À l’occasion de la prochaine édition des Portraitistes de France 2027, nous avons donné la parole à plusieurs photographes ayant obtenu la mention Honneur en 2025. L’occasion de plonger dans leur univers et de mieux comprendre ce que ce titre a changé dans leur quotidien et leur pratique.
Avec du recul, qu’est-ce que le titre de Portraitiste de France vous a apporté concrètement dans votre activité ?
D’abord, une vraie évolution technique. En construisant notre dossier, nous sommes allés chercher bien plus loin que nos habitudes et bien au-delà de notre zone de confort. Ensuite, de la confiance : apprendre que notre travail est reconnu et récompensé a forcément renforcé notre regard sur ce que nous faisons. Enfin, c’est aussi un vrai levier de communication et de crédibilité. Ce titre valorise notre exigence, notre savoir-faire et donne du poids à notre démarche auprès de nos clients comme de nos confrères.
Qu’est-ce qui a fait la différence dans le dossier que vous avez présenté ?
Je pense que la différence s’est faite dans l’ensemble : le choix des images, bien sûr, mais surtout leur cohérence. Nous avons cherché à présenter un dossier qui nous ressemble vraiment, avec une identité visuelle claire, de l’exigence, et l’envie de ne pas rester dans quelque chose de trop confortable. Chaque image devait avoir sa place et servir l’ensemble.
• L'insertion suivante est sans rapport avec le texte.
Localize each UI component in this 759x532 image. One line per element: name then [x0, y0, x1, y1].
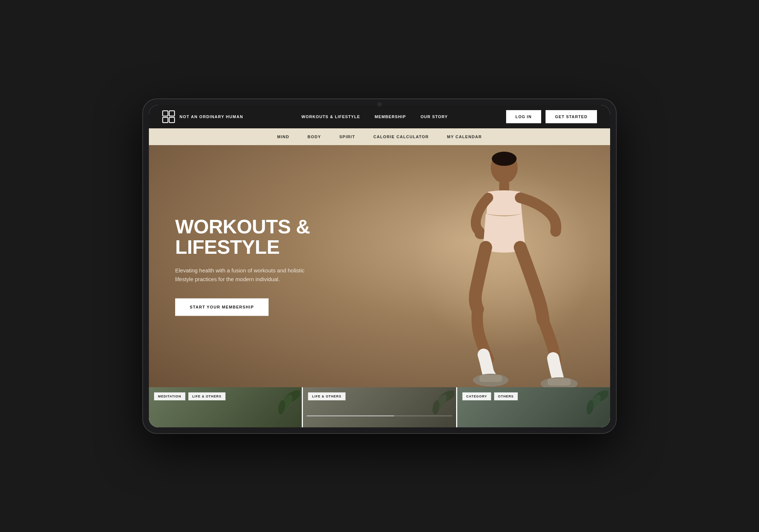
svg-rect-0 [163, 110, 168, 116]
logo-icon [162, 110, 175, 123]
hero-section: WORKOUTS & LIFESTYLE Elevating health wi… [149, 145, 610, 387]
device-frame: NOT AN ORDINARY HUMAN WORKOUTS & LIFESTY… [142, 98, 617, 434]
athlete-figure [391, 145, 610, 387]
sub-nav-mind[interactable]: MIND [277, 135, 289, 139]
logo-area[interactable]: NOT AN ORDINARY HUMAN [162, 110, 243, 123]
card-preview-1[interactable]: MEDITATION LIFE & OTHERS [149, 387, 303, 427]
card-tags-2: LIFE & OTHERS [308, 392, 345, 400]
sub-nav-calorie-calculator[interactable]: CALORIE CALCULATOR [373, 135, 429, 139]
get-started-button[interactable]: GET STARTED [546, 110, 597, 123]
top-navigation: NOT AN ORDINARY HUMAN WORKOUTS & LIFESTY… [149, 105, 610, 128]
membership-cta-button[interactable]: START YOUR MEMBERSHIP [175, 298, 269, 316]
card-tag-others: OTHERS [494, 392, 518, 400]
svg-rect-11 [547, 378, 571, 385]
nav-link-our-story[interactable]: OUR STORY [420, 114, 448, 119]
nav-links: WORKOUTS & LIFESTYLE MEMBERSHIP OUR STOR… [301, 114, 448, 119]
nav-link-workouts[interactable]: WORKOUTS & LIFESTYLE [301, 114, 360, 119]
svg-rect-2 [163, 117, 168, 122]
svg-point-5 [492, 152, 517, 166]
sub-nav-body[interactable]: BODY [308, 135, 321, 139]
sub-nav-spirit[interactable]: SPIRIT [339, 135, 355, 139]
card-tag-meditation: MEDITATION [154, 392, 185, 400]
logo-text: NOT AN ORDINARY HUMAN [180, 114, 243, 119]
card-preview-2[interactable]: LIFE & OTHERS [303, 387, 457, 427]
sub-nav-my-calendar[interactable]: MY CALENDAR [447, 135, 482, 139]
device-camera [377, 102, 382, 106]
svg-rect-3 [169, 117, 174, 122]
login-button[interactable]: LOG IN [506, 110, 542, 123]
device-screen: NOT AN ORDINARY HUMAN WORKOUTS & LIFESTY… [149, 105, 610, 427]
card-preview-3[interactable]: CATEGORY OTHERS [457, 387, 610, 427]
card-tag-life-others-2: LIFE & OTHERS [308, 392, 345, 400]
nav-link-membership[interactable]: MEMBERSHIP [375, 114, 406, 119]
hero-title: WORKOUTS & LIFESTYLE [175, 216, 365, 257]
card-tags-3: CATEGORY OTHERS [462, 392, 518, 400]
card-tags-1: MEDITATION LIFE & OTHERS [154, 392, 226, 400]
svg-rect-1 [169, 110, 174, 116]
hero-content: WORKOUTS & LIFESTYLE Elevating health wi… [175, 216, 365, 316]
hero-subtitle: Elevating health with a fusion of workou… [175, 266, 314, 284]
cards-strip: MEDITATION LIFE & OTHERS [149, 387, 610, 427]
sub-navigation: MIND BODY SPIRIT CALORIE CALCULATOR MY C… [149, 128, 610, 145]
card-tag-category: CATEGORY [462, 392, 491, 400]
svg-rect-9 [479, 375, 502, 382]
card-tag-life-others-1: LIFE & OTHERS [188, 392, 226, 400]
nav-buttons: LOG IN GET STARTED [506, 110, 597, 123]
Qu’est-ce que ce titre dit de votre manière de travailler aujourd’hui ?
Ce titre dit beaucoup de notre manière de travailler : notre exigence, notre maîtrise technique, mais aussi notre volonté de construire des images abouties et cohérentes. Il reflète également notre engagement auprès de nos clients : ne pas faire simplement une belle photo, mais proposer une vraie expérience et un résultat dont nous pouvons être fiers.
Y a-t-il une image de votre dossier qui vous représente particulièrement ?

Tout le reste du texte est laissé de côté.